The Los Angeles Metropolitan Transportation Authority announced on Thursday, March 24, 2017, that they have been given the go-ahead to develop and construct a dedicated busway to run between Pasadena and North Hollywood. This bus-only track is projected to cost up to $48 million to complete, but it would be the first transit line to connect the San Gabriel Valley with the San Fernando Valley. The route would run through the same corridor that currently sees an average of over 700,00 drivers on a daily basis.
The MTA has two different plans they are currently considering for this new mass transit bus route.
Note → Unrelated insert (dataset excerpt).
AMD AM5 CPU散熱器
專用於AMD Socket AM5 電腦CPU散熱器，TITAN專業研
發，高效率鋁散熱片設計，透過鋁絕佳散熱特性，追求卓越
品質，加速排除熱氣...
The first would route the busway along major streets in Burbank, Glendale, and Pasadena. The second would create a busway that would primarily be running in the middle of the 5 and 134 freeways. No matter which of these routes is finally chosen, they will start/end at MTA’s Gold Line Stations located at Del Mar and Memorial Park in Pasadena with the Orange and Red Line subway lines that start/end at the North Hollywood Station. There would also be a separate stub-line running to the Hollywood/North Burbank Airport.
The Street Route
The main street route would create an 18-mile stretch running down Colorado Blvd, Green, and Union Streets in Pasadena and Eagle Rock, Brand and Glenoaks Blvd, and Central Ave in Glendale, and Lankershim Blvd and Olive Ave running through Burbank and North Hollywood. There are alternative roads included in this option, including Alameda, Chandler, and Magnolia Blvd. The only issue here is that any route that includes Colorado Blvd in Pasadena must be able to be moved during the Rose Bowl Parade.
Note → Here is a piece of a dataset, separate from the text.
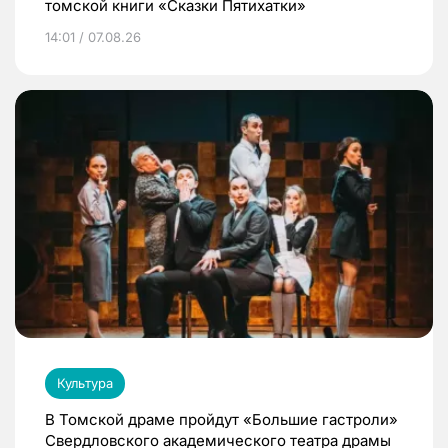
томской книги «Сказки Пятихатки»
14:01 / 07.08.26
Культура
В Томской драме пройдут «Большие гастроли»
Свердловского академического театра драмы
According to the MTA, the street option includes an 80 percent right-of-way for the buses. This means they would not have to stop for cross-car traffic and traffic lights. This new line is expected to carry approximately 18,000 passengers by 2035 with an expected cost of somewhere between $274 and $448 million. Research shows that by creating a dedicated bus route running through all three cities would eventually carry more passengers than the freeway system, which by this time would only be carrying approximately 13,000 passengers.
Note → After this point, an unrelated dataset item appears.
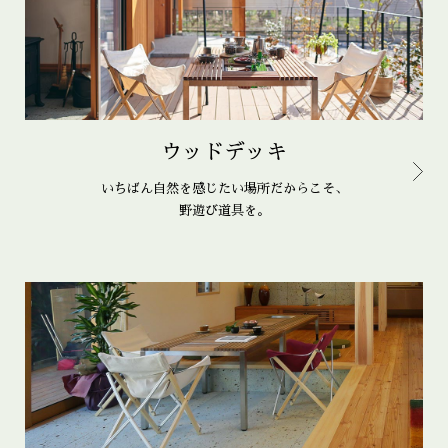
ウッドデッキ
いちばん自然を感じたい場所だからこそ、
野遊び道具を。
Using the street option would allow the bus system to connect The Paseo, Old Pasadena, Pasadena City College, and South Lake Ave with Walt Disney, Warner Bros, DreamWorks, and Burbank studios, all of which are located in Burbank and Glendale. It would also connect with the America at Brand shopping mall.
The Final Vote
On Thursday, the LA MTA board voted unanimously (12-0) to accept the findings reported in a technical study conducted for this bus rapid transit project. They also voted to conduct an environmental impact study for the corridor and both of the options. When asked why the decision had been made to pursue a dedicated busway similar to the Orange Line BRT currently operating in the San Fernando Valley rather than putting in a fixed light-rail system, Metro Director and Glendale City Councilman Ara Najarian had this to say, ” A BRT (bus rapid transit) is the most efficient way to get passengers around and also the quickest way” to get a new transit line completed.
The current problem is that of the over 700,000 daily trips running between Pasadena and the Burbank/Glendale/North Hollywood areas, 98 percent are completed in single-occupancy vehicles, while only 2 percent use some form of mass transit. This led to the concept of providing a bus service that could compete with motor vehicles and reduce the amount of traffic on our roads.